Before extracting the surface defect features of steel pipes, it is necessary to determine which features are effective. For pits, warped skins, scratches and roll marks, it is necessary to select features with good discrimination to form feature vectors; feature vectors are numerical representations of defect features, feature extraction usually follows the following principles:
1) The features in the image should be easy to obtain;
2) The selected features are numerically free from noise and irrelevant factors;
3) The characteristics of the same defect have compactness, and the characteristics of different defects have good discrimination.
The distribution and size of defects on the steel pipe surface are not regular, and the shape is complex, so it is necessary to select the features that can accurately describe the defects. Machine vision technology converts the target image captured by the CCD camera into an image signal in real time, and then inputs the image signal into the embedded visual image processing system. According to image saturation, pixel distribution, target image edge, brightness and other information, it is converted into digital signals recognized by the computer, and advanced algorithms are used to identify features of the image, evaluate the results of feature identification, and output the final defect results, including defects, size, angle, number, qualified and unqualified, presence or absence, etc., to realize the automatic identification function.

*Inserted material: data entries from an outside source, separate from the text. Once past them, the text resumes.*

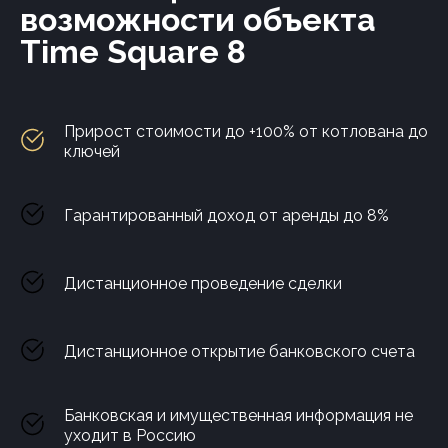
возможности объекта
Time Square 8
Прирост стоимости до +100% от котлована до
ключей
Гарантированный доход от аренды до 8%
Дистанционное проведение сделки
Дистанционное открытие банковского счета
Банковская и имущественная информация не
уходит в Россию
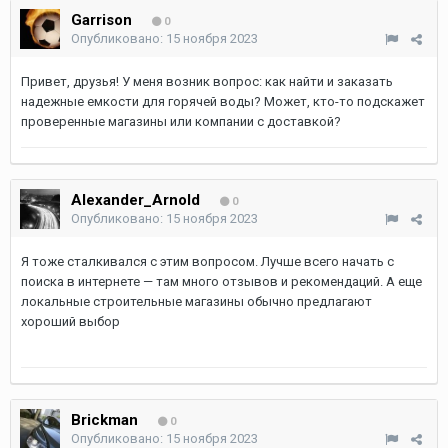
Garrison
0
Опубликовано:
15 ноября 2023
Привет, друзья! У меня возник вопрос: как найти и заказать
надежные емкости для горячей воды? Может, кто-то подскажет
проверенные магазины или компании с доставкой?
Alexander_Arnold
0
Опубликовано:
15 ноября 2023
Я тоже сталкивался с этим вопросом. Лучше всего начать с
поиска в интернете — там много отзывов и рекомендаций. А еще
локальные строительные магазины обычно предлагают
хороший выбор
Brickman
0
Опубликовано:
15 ноября 2023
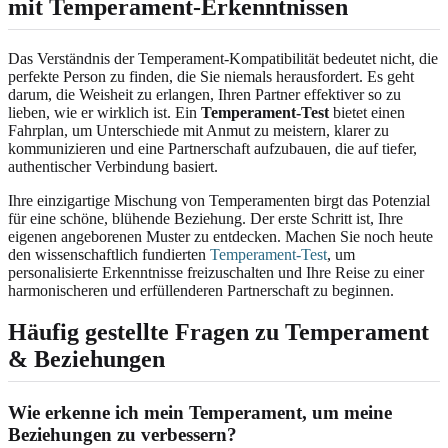
mit Temperament-Erkenntnissen
Das Verständnis der Temperament-Kompatibilität bedeutet nicht, die
perfekte Person zu finden, die Sie niemals herausfordert. Es geht
darum, die Weisheit zu erlangen, Ihren Partner effektiver so zu
lieben, wie er wirklich ist. Ein
Temperament-Test
bietet einen
Fahrplan, um Unterschiede mit Anmut zu meistern, klarer zu
kommunizieren und eine Partnerschaft aufzubauen, die auf tiefer,
authentischer Verbindung basiert.
Ihre einzigartige Mischung von Temperamenten birgt das Potenzial
für eine schöne, blühende Beziehung. Der erste Schritt ist, Ihre
eigenen angeborenen Muster zu entdecken. Machen Sie noch heute
den wissenschaftlich fundierten
Temperament-Test
, um
personalisierte Erkenntnisse freizuschalten und Ihre Reise zu einer
harmonischeren und erfüllenderen Partnerschaft zu beginnen.
Häufig gestellte Fragen zu Temperament
& Beziehungen
Wie erkenne ich mein Temperament, um meine
Beziehungen zu verbessern?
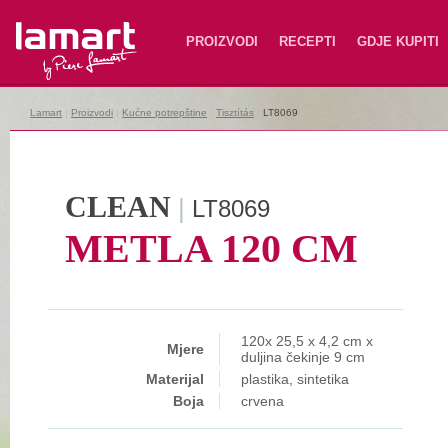
Lamart
PROIZVODI
RECEPTI
GDJE KUPITI
Lamart
|
Proizvodi
|
Kućne potrepštine
|
Tisztítás
|
LT8069
CLEAN
|
LT8069
METLA 120 CM
120x 25,5 x 4,2 cm x
Mjere
duljina čekinje 9 cm
Materijal
plastika, sintetika
Boja
crvena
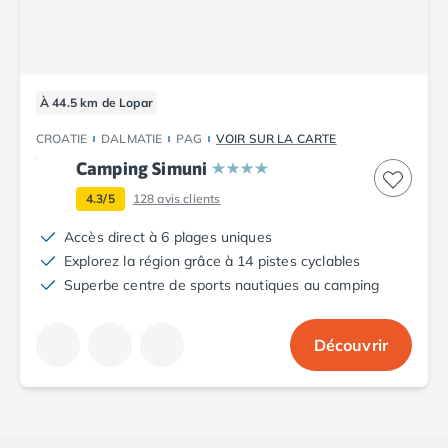
Camping Tarn
Camping Nord-Pas-de-Calais
Camping Pas-de-Calais
Camping Berck
Camping Boulogne-sur-Mer
À 44.5 km de Lopar
Camping Le Portel
CROATIE
DALMATIE
PAG
VOIR SUR LA CARTE
Camping Le Touquet
Camping Simuni
Camping Merlimont
Camping Pays de la Loire
4.3/5
128
avis clients
Camping Loire-Atlantique
Accès direct à 6 plages uniques
Camping Guerande
Explorez la région grâce à 14 pistes cyclables
Camping La Baule-Escoublac
Superbe centre de sports nautiques au camping
Camping La Turballe
Camping Nantes
Camping Pornic
Découvrir
Camping Pornichet
Camping Saint Nazaire
Camping Maine-et-Loire
Camping Saumur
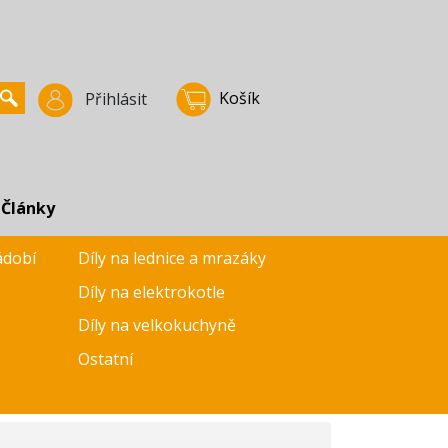
Košík
Přihlásit
Články
ádobí
Díly na lednice a mrazáky
Díly na elektrokotle
Díly na velkokuchyně
Ostatní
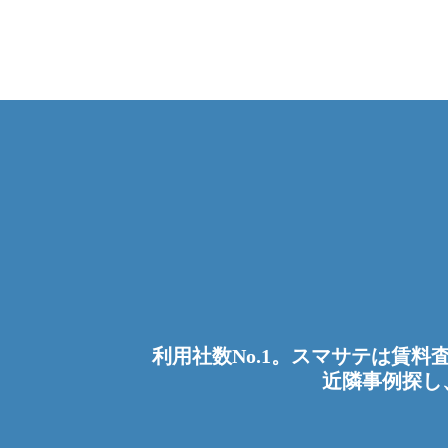
利用社数No.1。スマサテは賃
近隣事例探し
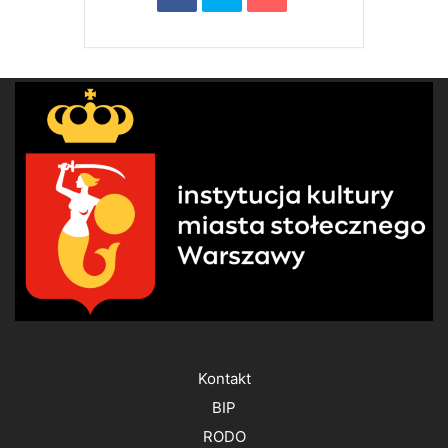
Kontakt
BIP
RODO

All in all, the requirements for automatic recognition of machine vision adopted by the steel pipe defect detection system must solve the following main problems:
1. It must be able to detect the flaws on the surface of the steel pipe online, such as scratches, scratches, holes, scars, pad pits and other surface abnormalities.
2. It can cope with the interference caused by the change in the width and length of the steel pipe, the distortion or inclination of the steel pipe during the moving process, oil stains or water droplets on the surface.
3. Defect detection has self-learning and self-adaptive functions, which are suitable for different widths, different colours, and different speeds. Functions such as pattern recognition, automatic exposure, anti-shake, and defect alarm must also be applied. The defect detection and defect alarm are dynamic and real-time.
4. It must have the characteristics of high precision and few fault points, and it needs to combine industrial-grade digital cameras and industrial-grade PCs to complete system tasks.